### [Directions for this task]
Leaving the pictures out, print the lines from the first line of the listing through the line containing "відкрили унікальний", exactly as they read, and no others.
Available records START
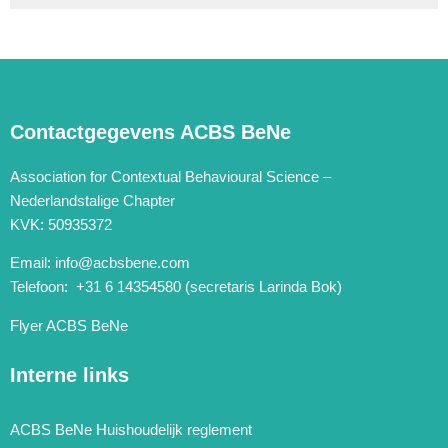
Contactgegevens ACBS BeNe
Association for Contextual Behavioural Science –
Nederlandstalige Chapter
KVK: 50935372
Email:
info@acbsbene.com
Telefoon: +31 6 14354580 (secretaris Larinda Bok)
Flyer ACBS BeNe
Interne links
ACBS BeNe Huishoudelijk reglement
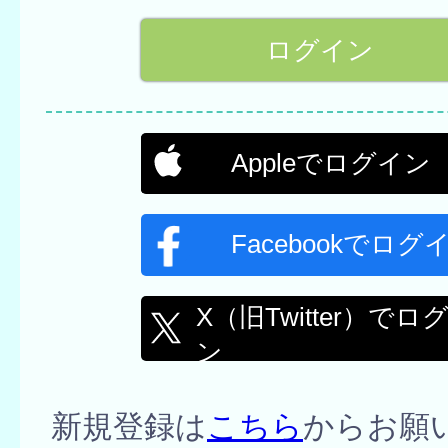
Appleでログイン
Facebookでログ
X（旧Twitter）でロ
ン
新規登録は
こちら
からお願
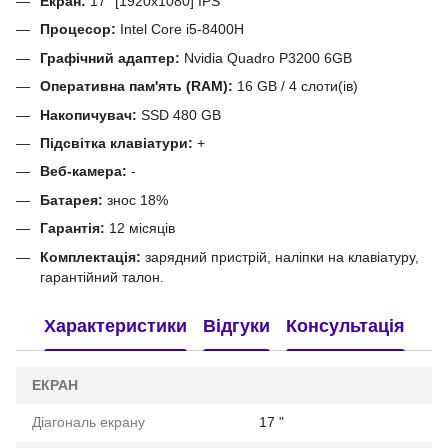
Екран:
17" [1920x1080] IPS
Процесор:
Intel Core i5-8400H
Графічний адаптер:
Nvidia Quadro P3200 6GB
Оперативна пам'ять (RAM):
16 GB / 4 слоти(ів)
Накопичувач:
SSD 480 GB
Підсвітка клавіатури:
+
Веб-камера:
-
Батарея:
знос 18%
Гарантія:
12 місяців
Комплектація:
зарядний пристрій, наліпки на клавіатуру,
гарантійний талон.
Характеристики
Відгуки
Консультація
ЕКРАН
Діагональ екрану
17 "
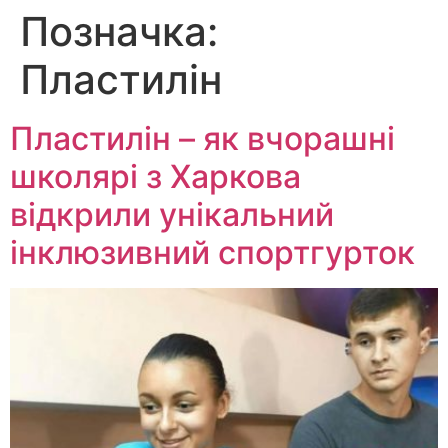
Позначка:
Перейти
до
Пластилін
вмісту
Пластилін – як вчорашні
школярі з Харкова
відкрили унікальний
інклюзивний спортгурток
Available records END
### [Task output]
Contactgegevens ACBS BeNe
Association for Contextual Behavioural Science –
Nederlandstalige Chapter
KVK: 50935372
Email:
info@acbsbene.com
Telefoon: +31 6 14354580 (secretaris Larinda Bok)
Flyer ACBS BeNe
Interne links
ACBS BeNe Huishoudelijk reglement
Appleでログイン
Facebookでログ
X（旧Twitter）でロ
ン
新規登録は
こちら
からお願
Екран:
17" [1920x1080] IPS
Процесор:
Intel Core i5-8400H
Графічний адаптер:
Nvidia Quadro P3200 6GB
Оперативна пам'ять (RAM):
16 GB / 4 слоти(ів)
Накопичувач:
SSD 480 GB
Підсвітка клавіатури:
+
Веб-камера:
-
Батарея:
знос 18%
Гарантія:
12 місяців
Комплектація:
зарядний пристрій, наліпки на клавіатуру,
гарантійний талон.
Характеристики
Відгуки
Консультація
ЕКРАН
Діагональ екрану
17 "
Позначка:
Перейти
до
Пластилін
вмісту
Пластилін – як вчорашні
школярі з Харкова
відкрили унікальний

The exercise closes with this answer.